François Méchain

Une oeuvre in situ près de la rivière du Moulin
novembre 1995

par Denise Pelletier

CHICOUTIMI (DP) - Si vous vous promenez cette semaine aux abords de la rivière du Moulin, sur les terrains situés à l'arrière du Séminaire de Chicoutimi, vous y verrez des gens en train de travailler. C'est François Méchain, un artiste français et son équipe, en train de réaliser une oeuvre «in situ» intitulée «Intrusion blanche».
Comme il le fait dans la vingtaine de pays où il est régulièrement invité à réaliser des oeuvres, cet artiste professionnel travaille toujours en fonction du site et du contexte social où il se trouve.
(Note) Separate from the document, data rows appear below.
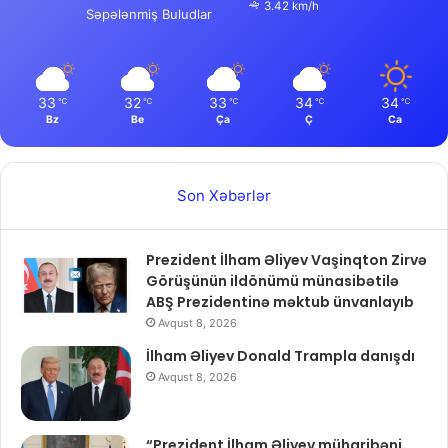
3.42 km/h
Səpələnmiş Buludlar
33
32
33
34
34
℃
℃
℃
℃
℃
Bz
Be
Ça
Ç
Ca
Son Xəbərlər
Prezident İlham Əliyev Vaşinqton Zirvə
Görüşünün ildönümü münasibətilə
ABŞ Prezidentinə məktub ünvanlayıb
Avqust 8, 2026
İlham Əliyev Donald Trampla danışdı
Avqust 8, 2026
“Prezident İlham Əliyev müharibəni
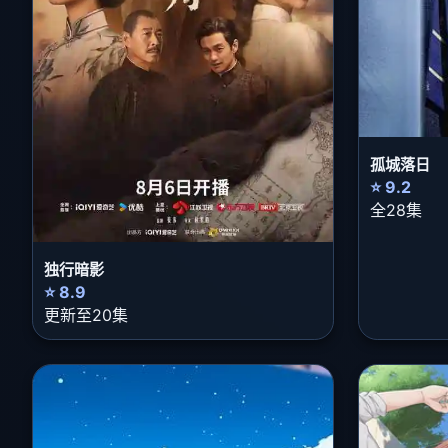
孤城落日
⭐ 9.2
全28集
独行暗影
⭐ 8.9
更新至20集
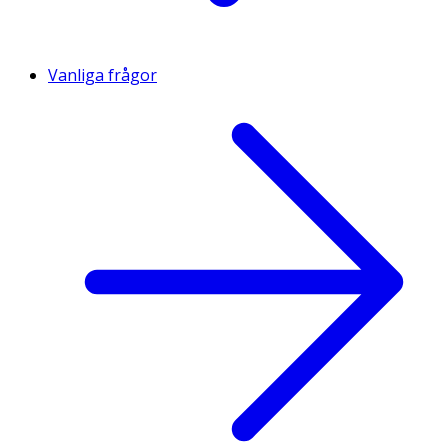
Vanliga frågor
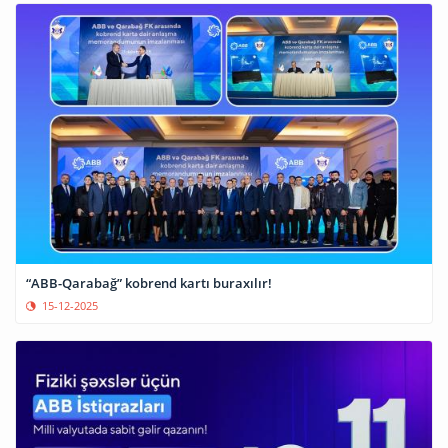
“ABB-Qarabağ” kobrend kartı buraxılır!
15-12-2025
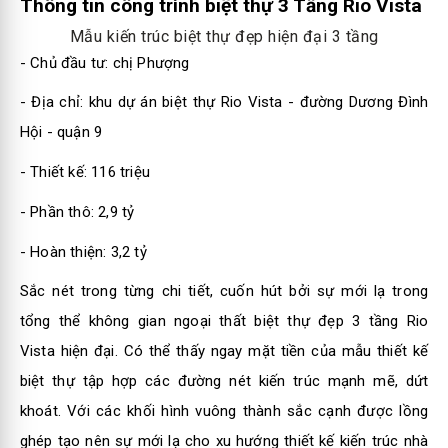
Thông tin công trình biệt thự 3 Tầng Rio Vista
Mẫu kiến trúc biệt thự đẹp hiện đại 3 tầng
- Chủ đầu tư: chị Phượng
- Địa chỉ: khu dự án biệt thự Rio Vista - đường Dương Đình
Hội - quận 9
- Thiết kế: 116 triệu
- Phần thô: 2,9 tỷ
- Hoàn thiện: 3,2 tỷ
Sắc nét trong từng chi tiết, cuốn hút bởi sự mới lạ trong
tổng thể không gian ngoại thất
biệt thự đẹp 3 tầng Rio
Vista hiện đại. Có thể thấy ngay mặt tiền của mẫu thiết kế
biệt thự tập hợp các đường nét kiến trúc mạnh mẽ, dứt
khoát. Với các khối hình vuông thành sắc cạnh được lồng
ghép tạo nên sự mới lạ cho xu hướng thiết kế kiến trúc nhà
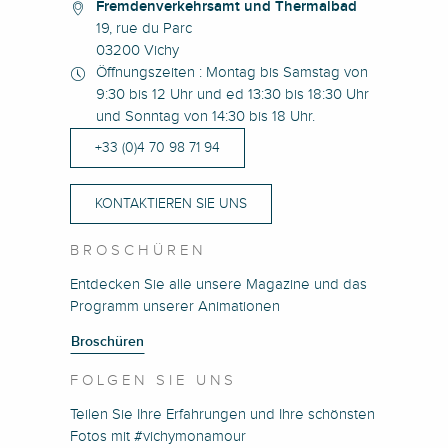
Fremdenverkehrsamt und Thermalbad
19, rue du Parc
03200 Vichy
Öffnungszeiten : Montag bis Samstag von
9:30 bis 12 Uhr und ed 13:30 bis 18:30 Uhr
und Sonntag von 14:30 bis 18 Uhr.
+33 (0)4 70 98 71 94
KONTAKTIEREN SIE UNS
BROSCHÜREN
Entdecken Sie alle unsere Magazine und das
Programm unserer Animationen
Broschüren
FOLGEN SIE UNS
Teilen Sie Ihre Erfahrungen und Ihre schönsten
Fotos mit #vichymonamour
Il a posé sur la région son «regard d'Européen», comme il dit: «j'ai écouté la radio, lu les journaux, visité les musées, discuté avec les gens dans les bars» dit-il. A partir de ces matériaux, il a perçu d'une certaine façon la région, et conçu son oeuvre en fonction de celle-ci.
«C'est la lumière qui m'intéresse en premier lieu, celle de l'hiver en particulier. Le blanc, c'est celui de la neige et de la lumière. Je vais construire, à partir de morceaux de bois mort trouvés sur le site, une grande vasque que je vais recouvrir de papier aluminium». Un «piège à soleil» dont la forme rappellera celle des coupoles réceptrices de télévision que l'on trouve sur les toits ou sur les terrains privés.
Ce travail est étroitement associé à une exposition que présentera François Méchain à la galerie Séquence du 19 mai au 23 juin: donc, il sera exécuté en fonction de ce qu'apercevra l'artiste par un viseur photographique installé à proximité de l'oeuvre. «J'en tirerai deux ou trois grandes images prises à divers moments, qui seront ensuite exposées à la galerie, où on trouvera également une sculpture blanche au mur et, au milieu de la salle, une pièce de bois mort dont la forme évoque celle d'un canoë»: une allusion aux Amérindiens qui enrichit le sens de l'expression «intrusion blanche».
De plus, pendant les deux semaines qui viennent de se terminer, François Méchain a donné un atelier expérimental aux étudiants du baccalauréat interdisciplinaire en arts de l'UQAC. Une vingtaine d'entre eux ont conçu et réalisé une douzaine de projets in situ un peu partout dans la ville.
Il est en pourparlers actuellement pour réaliser un autre projet sur le terrain d'un chalet situé à l'Anse-à-la-lumière, qui appartient au courtier de Chicoutimi Gilbert Gravel. Il s'agirait cette fois d'une sculpture gigantesque, qui intégrerait le bois et l'aluminium, et qui serait visible du Saguenay: des discussions sont en cours avec des commanditaires éventuels.
François Méchain a enseigné pendant 15 ans, puis il a cessé pour vivre de son travail de création, selon une pratique inspirée en partie par le «land art» américain. Il travaille sur commande, les invitations peuvent venir aussi bien de centres d'artistes, de maisons d'enseignement, d'ambassades, d'hommes politiques.  Tout à fait conscient de la fonction subversive de l'art, il veut garder sa liberté d'expression, autant dans son attitude que dans ses paroles et ses oeuvres mêmes: «le rôle de l'artiste, c'est un peu celui du fou du roi: il peut, il doit se permettre de critiquer ceux qu'il est censé servir, et de semer en eux le doute sur le système dans lequel ils fonctionnent», dit-il.